BANGALORE, INDIA: RSA, the
security division of EMC,
released the results of two new research initiatives that explore the
volatile relationship between information security and business
innovation.

The first survey - conducted by
IDC - reveals a growing chasm between security and innovation and
examines the business impact of this disconnect on leading companies
around the globe.

The second study, taps an elite
group of security executives to define the industry's first portfolio
of advanced information risk management strategies aimed at closing
this gap.

RSA President Art Coviello, said:
"The inextricable link between security and innovation is clear,
but organisations are still really struggling with how to strike the
right balance between driving new innovations to market
and instituting effective IT security practices. Security has
long been a global business issue and this research tells us it is a
top priority for today's senior management teams."

"There has never been a better time for
companies to make the cultural, philosophical and technological
shifts required to better align their security and business
innovation strategies," he added.

IDC survey reveals IT security risk is a
significant innovation inhibitor

"Innovation and Security: Collaborative or
Combative," survey showed that majority of organisations believe
creating an environment ideal for innovation is critical to staying
ahead of the competition.

However, survey respondents
revealed that in spite of their best intentions, IT security risk is
impeding business innovation. In fact, 80 percent of those surveyed,
admitted that their organisations have backed away from new
innovation opportunities because of information security
concerns.

IDC also found that although 80
percent of CEOs believe their security teams are being held formally
accountable for their contributions to business growth and
innovation, only 44 percent of security leaders believe they are
being measured on their contributions to innovation.

This finding points to a
surprising lack of alignment between the expectations of C-level
management and the priorities of security
professionals.
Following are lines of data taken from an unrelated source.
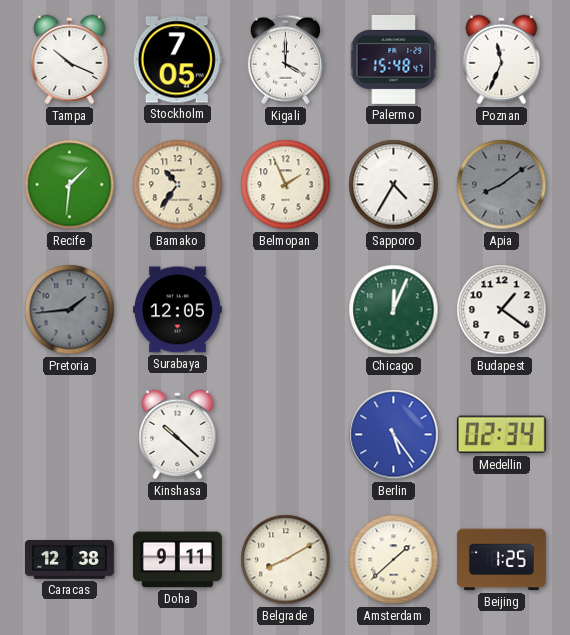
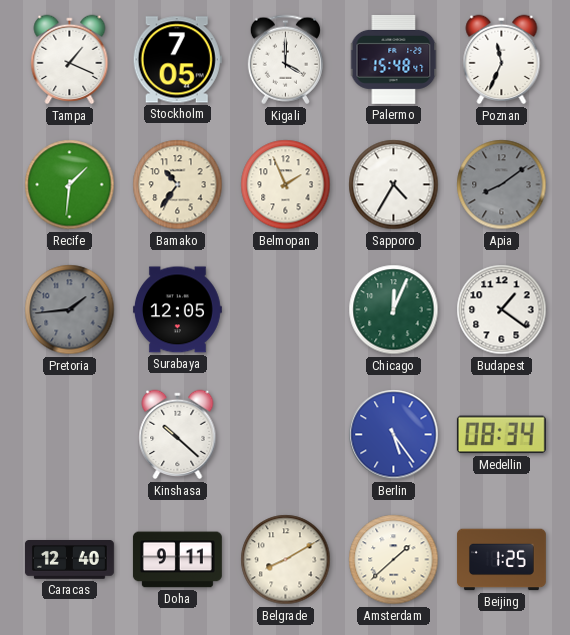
Tampa: 10:19 -> 1:19
Medellin: 02:34 -> 08:34
Caracas: 12:38 -> 12:40
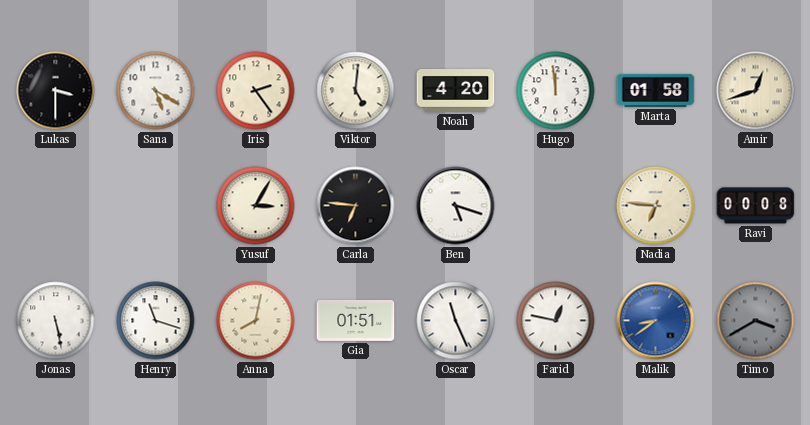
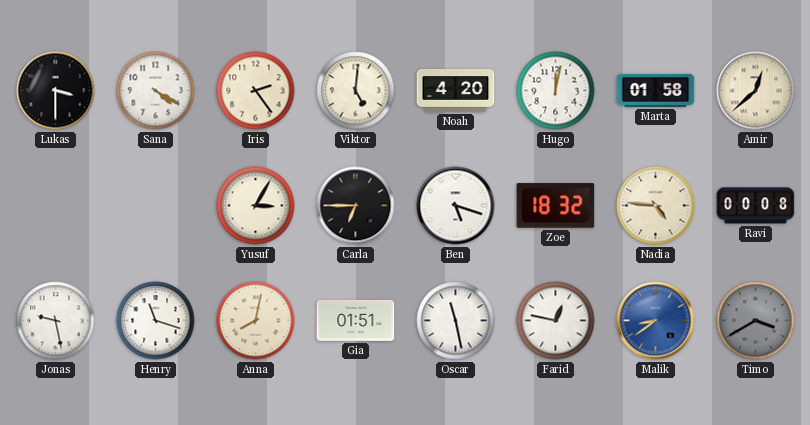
Sana: 5:20 -> 4:20
Hugo: 11:59 -> 12:02
Amir: 12:42 -> 12:38
Carla: 6:46 -> 6:45
Zoe: none -> 18:32
Nadia: 6:46 -> 4:46
Jonas: 5:28 -> 9:28
Oscar: 11:26 -> 11:28
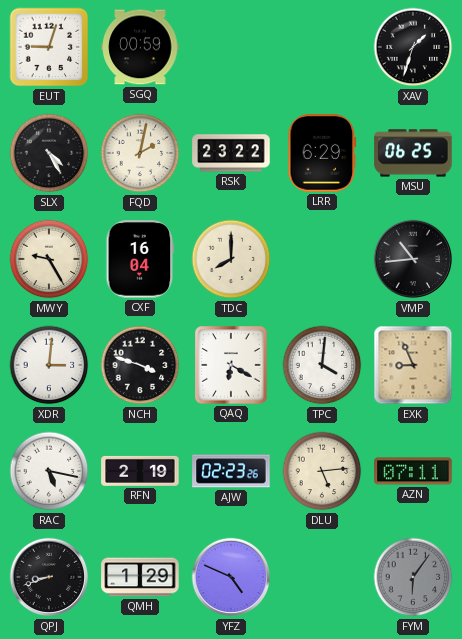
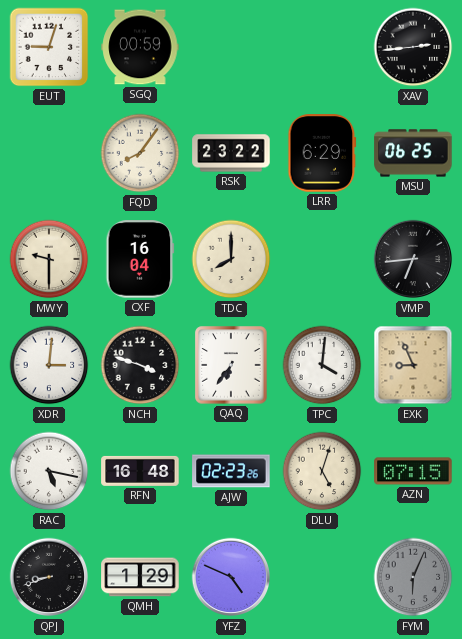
XAV: 1:33 -> 2:44
SLX: 4:25 -> none
FQD: 2:02 -> 8:06
MWY: 9:25 -> 9:30
VMP: 10:44 -> 6:44
QAQ: 6:20 -> 6:36
RFN: 2:19 -> 16:48
DLU: 5:14 -> 5:03
AZN: 07:11 -> 07:15
FYM: 6:06 -> 6:04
And while the need to link IT security strategies
directly to business goals is a widely-recognized imperative, only 21
percent of respondents believe their organisations have successfully
made the transition to an approach that is proactive and
business-aligned, and enables rather than impedes innovation.

Security leaders call for
a new approach to risk management

"Mastering the Risk/Reward
Equation: Optimizing Information Risks to Maximize Business
Innovation Rewards," survey explores why legacy methods of
evaluating information security risk don't work in today's connected
world, in which any new business innovation inherently carries some
level of risk to information.

In this landscape, the security
focus must move from solely mitigating
risk to also maximising business reward. Based on the collective
best practices of these leading security executives, the report
offers a blueprint for making risk/reward calculations that help
drive business value, and ensure they are executed and governed for
enterprise success.

Bill Boni, Corporate Vice
President, Information Security and Protection, Motorola, said:
"Ultimately, the biggest risk any company faces isn't that a
particular piece of information is compromised or a particular
platform is disabled, it's that the company will fail to meet
customer expectations. To achieve business advantage, companies must
take calculated risks and rely on security measures that allow them
to be both adaptive and responsive."

As a critical starting point, the Council report
recommends some key shifts in organisational thinking and behaviour
including:

Move the security
team's focus from "Information Security" to "Information
Risk Management" to signal that the goal is to achieve an
acceptable level of risk;

Use a cross-organizational
approach to understand and formalise the enterprise's risk appetite;

Build a risk assumption model to
delineate where and with whom risk decision responsibilities lie; and

Create a repeatable, step by step
process, for making risk/reward calculations for new business
initiatives and ensure it is rolled out across the organiSation.